Mei Cai Kou Po
1.
The dried plums are soaked in cold water in advance, washed to remove the mud and sand, squeezed out the water and chopped, replaced with clean water, and soaked
2.
Remove and hold off the water for later use
3.
After washing the pork belly, scrape and wash the skin
4.
After blanching the pork belly in water, drain it
5.
Spread appropriate amount of light soy sauce and dark soy sauce, a little salt, and marinate for a while
6.
Add appropriate amount of oil to the wok, add the sugar, and slowly boil the sugar color.

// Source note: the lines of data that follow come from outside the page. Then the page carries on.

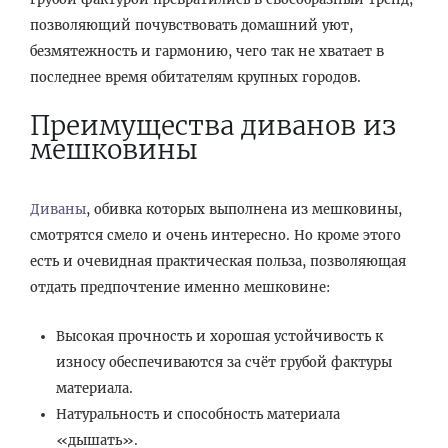
позволяющий почувствовать домашний уют,
безмятежность и гармонию, чего так не хватает в
последнее время обитателям крупных городов.
Преимущества диванов из
мешковины
Диваны
, обивка которых выполнена из мешковины,
смотрятся смело и очень интересно. Но кроме этого
есть и очевидная практическая польза, позволяющая
отдать предпочтение именно мешковине:
Высокая прочность и хорошая устойчивость к
износу обеспечиваются за счёт грубой фактуры
материала.
Натуральность и способность материала
«дышать».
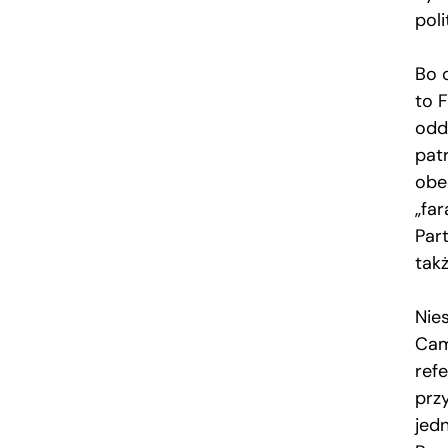
pol
Bo 
to 
oddz
pat
obe
„fa
Par
tak
Nie
Cam
ref
prz
jed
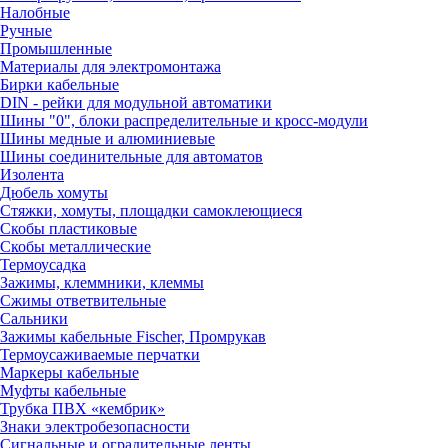
Налобные
Ручные
Промышленные
Материалы для электромонтажа
Бирки кабельные
DIN - рейки для модульной автоматики
Шины "0", блоки распределительные и кросс-модули
Шины медные и алюминиевые
Шины соединительные для автоматов
Изолента
Дюбель хомуты
Стяжки, хомуты, площадки самоклеющиеся
Скобы пластиковые
Скобы металлические
Термоусадка
Зажимы, клеммники, клеммы
Сжимы ответвительные
Сальники
Зажимы кабельные Fischer, Промрукав
Термоусаживаемые перчатки
Маркеры кабельные
Муфты кабельные
Трубка ПВХ «кембрик»
Знаки электробезопасности
Сигнальные и оградительные ленты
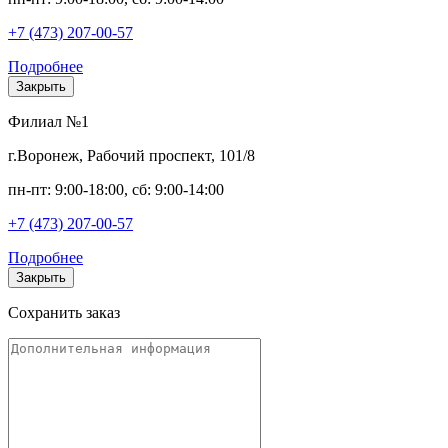
+7 (473) 207-00-57
Подробнее
Закрыть
Филиал №1
г.Воронеж, Рабочий проспект, 101/8
пн-пт: 9:00-18:00, сб: 9:00-14:00
+7 (473) 207-00-57
Подробнее
Закрыть
Сохранить заказ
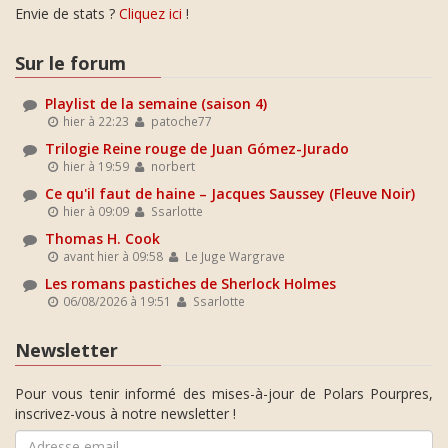
Envie de stats ?
Cliquez ici
!
Sur le forum
Playlist de la semaine (saison 4)
hier à 22:23
patoche77
Trilogie Reine rouge de Juan Gómez-Jurado
hier à 19:59
norbert
Ce qu'il faut de haine – Jacques Saussey (Fleuve Noir)
hier à 09:09
Ssarlotte
Thomas H. Cook
avant hier à 09:58
Le Juge Wargrave
Les romans pastiches de Sherlock Holmes
06/08/2026 à 19:51
Ssarlotte
Newsletter
Pour vous tenir informé des mises-à-jour de Polars Pourpres,
inscrivez-vous à notre newsletter !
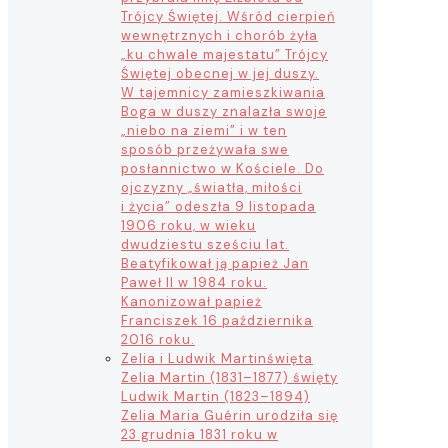
Trójcy Świętej. Wśród cierpień
wewnętrznych i chorób żyła
„ku chwale majestatu” Trójcy
Świętej obecnej w jej duszy.
W tajemnicy zamieszkiwania
Boga w duszy znalazła swoje
„niebo na ziemi” i w ten
sposób przeżywała swe
posłannictwo w Kościele. Do
ojczyzny „światła, miłości
i życia” odeszła 9 listopada
1906 roku, w wieku
dwudziestu sześciu lat.
Beatyfikował ją papież Jan
Paweł II w 1984 roku.
Kanonizował papież
Franciszek 16 października
2016 roku.
Zelia i Ludwik Martin
święta
Zelia Martin (1831–1877) święty
Ludwik Martin (1823–1894)
Zelia Maria Guérin urodziła się
23 grudnia 1831 roku w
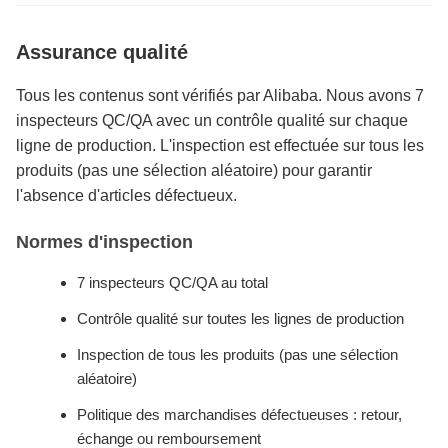
Assurance qualité
Tous les contenus sont vérifiés par Alibaba. Nous avons 7
inspecteurs QC/QA avec un contrôle qualité sur chaque
ligne de production. L'inspection est effectuée sur tous les
produits (pas une sélection aléatoire) pour garantir
l'absence d'articles défectueux.
Normes d'inspection
7 inspecteurs QC/QA au total
Contrôle qualité sur toutes les lignes de production
Inspection de tous les produits (pas une sélection
aléatoire)
Politique des marchandises défectueuses : retour,
échange ou remboursement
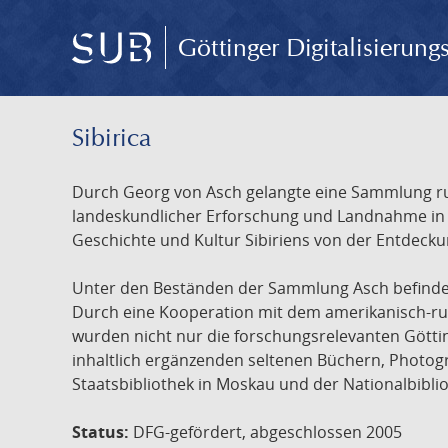
Göttinger Digitalisierun
Sibirica
Durch Georg von Asch gelangte eine Sammlung rus
landeskundlicher Erforschung und Landnahme in Ru
Geschichte und Kultur Sibiriens von der Entdecku
Unter den Beständen der Sammlung Asch befinden 
Durch eine Kooperation mit dem amerikanisch-russ
wurden nicht nur die forschungsrelevanten Götti
inhaltlich ergänzenden seltenen Büchern, Photog
Staatsbibliothek in Moskau und der Nationalbibli
Status:
DFG-gefördert, abgeschlossen 2005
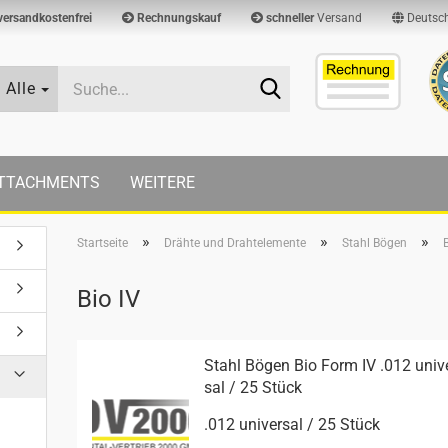
versandkostenfrei
Rechnungskauf
schneller
Versand
Deutsc
Suche...
Alle
TTACHMENTS
WEITERE
»
»
»
Startseite
Drähte und Drahtelemente
Stahl Bögen
Bio IV
Stahl Bögen Bio Form IV .012 uni­v
sal / 25 Stück
.012 uni­ver­sal / 25 Stück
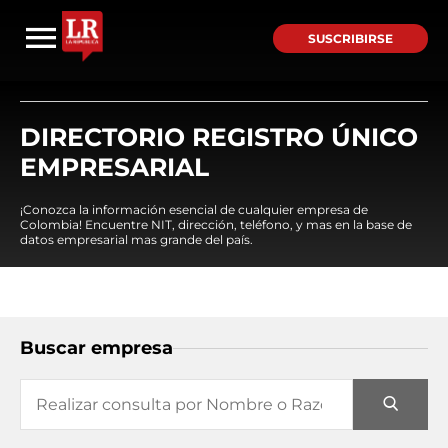
SUSCRIBIRSE
DIRECTORIO REGISTRO ÚNICO
EMPRESARIAL
¡Conozca la información esencial de cualquier empresa de
Colombia! Encuentre NIT, dirección, teléfono, y mas en la base de
datos empresarial mas grande del país.
Buscar empresa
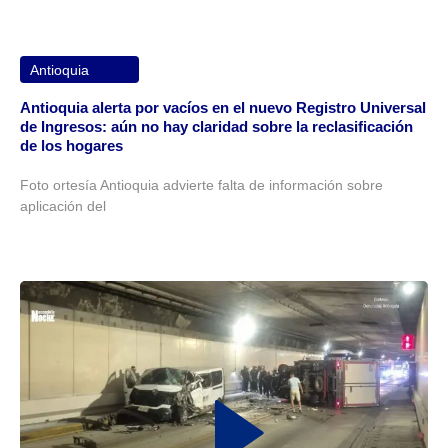
Antioquia
Antioquia alerta por vacíos en el nuevo Registro Universal
de Ingresos: aún no hay claridad sobre la reclasificación
de los hogares
Foto ortesía Antioquia advierte falta de información sobre
aplicación del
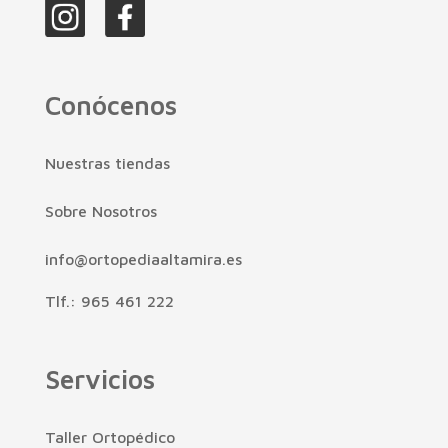
Conócenos
Nuestras tiendas
Sobre Nosotros
info@ortopediaaltamira.es
Tlf.: 965 461 222
Servicios
Taller Ortopédico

When the oil is 70% hot and the sugar color is brown, fry the whole piece of pork belly with the skin side down.
7.
Slowly fry until the skin of the pork belly is dark red, and the meat around it is also fried until golden brown
8.
Wash the green onion and ginger, slice and cut into sections, prepare all kinds of seasonings, and wash
9.
When the pork belly is slightly cooled until it is not hot, cut it into slices, put the skin down into the round-bottomed enamel basin, and set aside
10.
Saute all the seasonings with the oil of the fried meat
11.
After adding the dried plums and stir-fry the flavor, add less sugar and light soy sauce
12.
Bake on low heat for 5 minutes, pick out all the spices
13.
Cover the fried dried plums on the meat
14.
Add appropriate amount of water to the steamer, put the pot into the steamer, after the high heat is boiled, turn to medium heat, and steam for about 1 hour according to the tenderness of the meat.
15.
Pour out the soup in the pot, pour the pork belly and dried plums into the bowl
16.
Pour the original soup into the pot
17.
After boiling, add oyster sauce and light soy sauce to season, add water starch to thicken the thick gorgon and pour it into a bowl.
Tips:
As the meat slices are crispy after being steamed and cannot be adjusted in shape, the meat slices can be smaller and more beautiful.